Exit poll surveys indicate that Californians had made their minds up weeks ago to oust Gray Davis and that eight in 10 state residents are dissatisfied with the state's lagging economy.
Following a concession speech from Governor Davis, Arnold Schwarzenegger and his supporters celebrated at a downtown Los Angeles hotel. The governor-elect promised to try and bring the state together.
"The first choice that we must make is the one that will determine our success," he said. "Shall we rebuild our state together or shall we fight amongst ourselves, create even deeper division and fail the people of California? Well let me tell you something, the answer is clear. For the people to win, politics as usual must lose."
The actor-turned-politician cruised to an easy victory, even though he had been put on the defensive in the final days of the campaign by charges of sexual harassment from several women. Mr. Schwarzenegger issued a blanket apology and said some of the allegations were true. But he also said most of the accusations were false and the result of what he called "dirty politics."
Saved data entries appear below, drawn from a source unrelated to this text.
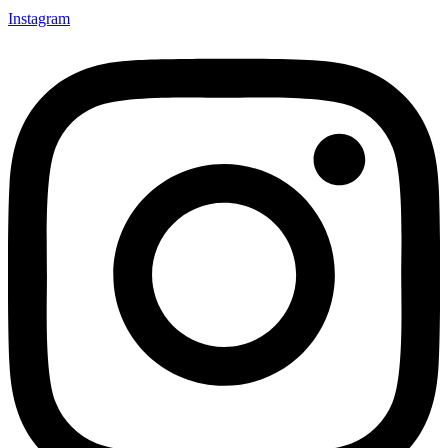
Instagram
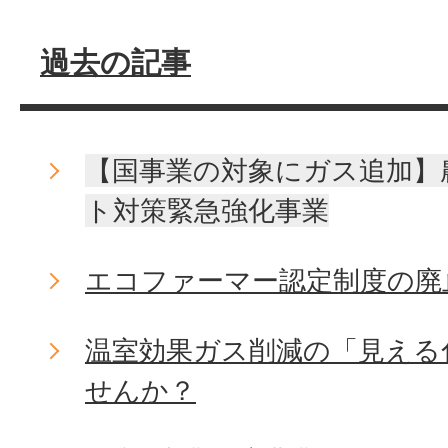
過去の記事
【国事業の対象にガス追加】
ト対策緊急強化事業
エコファーマー認定制度の廃
温室効果ガス削減の「見える
せんか？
As for Governor Davis, exit polls indicated he was unable to overcome voter anger over California's economic and budget troubles and their demand for change.
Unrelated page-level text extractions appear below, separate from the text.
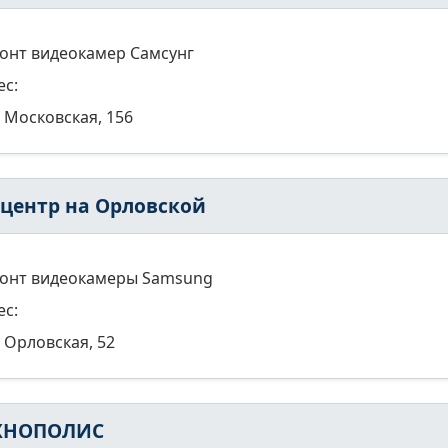
онт видеокамер Самсунг
ес:
Московская, 156
хцентр на Орловской
онт видеокамеры Samsung
ес:
Орловская, 52
ХНОПОЛИС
In his concession speech, he urged Democrats to put the bitterness of the recall behind them and work with Governor-elect Schwarzenegger. "We have had a lot of good nights over the last 20 years," he said. "But tonight, the people did decide it is time for someone else to serve and I accept their judgment."
Gray Davis now becomes only the second American governor to be recalled, or removed from office by the voters. He follows in the footsteps of North Dakota Governor Lynn Frazier, who was removed from office in 1921. But for Governor-elect Schwarzenegger, winning the recall election may be the easy part. Once he is sworn into office -- which should be in a matter of weeks -- it will be his responsibility to deal with California's economic problems, a state legislature controlled by Democrats and voters eager for change.
The Schwarzenegger victory could also help Republicans -- including President Bush -- become more competitive in California, which in recent years has leaned to the Democrats.